Certamente se il certificatore, generalmente esperto e competente, nell’ambito della propria attività,
avviasse un processo virtuoso con l’azienda, che le permettesse, attraverso una visione terza, di migliorarsi e di perfezionare i propri processi, potrebbe essere molto utile e interessante, ma si integrerebbe, comunque, con le contribuzioni di chi è stato coinvolto nella messa a punto di quel modello, senza aggiungere qualcosa di diverso.
Il vero valore aggiunto che può dare la certificazione di un sistema di gestione aziendale potrebbe consistere, se utilizzato in maniera adeguata, nel consentire alle imprese di partecipare a un network, che ragionerebbe secondo le medesime basi e i medesimi obiettivi, utilizzando una semantica comune, garantita, per esempio, dall’aderenza alle stesse norme o criteri di riferimento, che proprio in questo e nel virtuosismo connesso al miglioramento continuo trovano il loro punto di forza.
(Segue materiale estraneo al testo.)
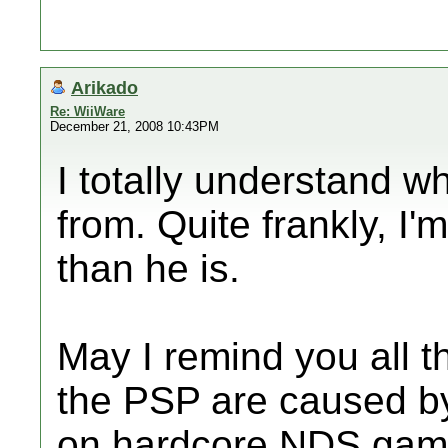
Arikado
Re: WiiWare
December 21, 2008 10:43PM
I totally understand 
from. Quite frankly, I'
than he is.
May I remind you all t
the PSP are caused by
on
hardcore
NDS game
Si potrebbero valorizzare il più possibile le esperienze che permettono di confrontarsi con aziende che ragionano nello stesso modo, anche grazie alla realizzazione di modelli organizzativi, i quali, derivando dalla stessa matrice, faciliterebbero il dialogo e la comprensione tra chi li conosce e li applica.

Sfruttando l’elemento comune della certificazione, si potrebbe costruire una rete di condivisione delle informazioni che agevolerebbe lo scambio di conoscenze, esperienze e soluzioni per il miglioramento dei processi, al fine di garantire una diffusione di sapere tra soggetti analoghi e di sfruttare tutte le sinergie possibili. In tal senso, gli enti di certificazione potrebbero prendere esempio dall’Efqm (European foundation for quality management), organizzazione non profit su base associativa fondata nel 1988 per iniziativa di 14 fra le principali aziende europee: Bt, Robert Bosch, Bull, Ciba-Geigy, Dassault Aviation, Ab Electrolux, Fiat Auto, Klm, Nestlé, Olivetti, Philips, Renault, Sulzer, Volkswagen, con l’obiettivo di aumentare la competitività dell’Europa verso il Giappone e gli Stati Uniti.

Efqm annovera più di 850 membri in 35 paesi europei e oltre 20 mila organizzazioni pubbliche e private applicano il modello. Nel 1991 Efqm ha dato vita al Modello Efqm per l’eccellenza e all’European Quality Award (Premio europeo per la qualità) per le grandi imprese;
insieme ad Eoq (European organization for quality) e all’Unione europea, ha personalizzato il modello per le esigenze delle Pmi e, oggi, anche per le amministrazioni pubbliche. In Italia questo modello non trova molte applicazioni, mentre le certificazioni potrebbero rappresentare il comun denominatore tra soggetti con le stesse caratteristiche, con la possibilità di aprire canali di confronto per puntare al miglioramento continuo e alla condivisione di esperienze virtuose.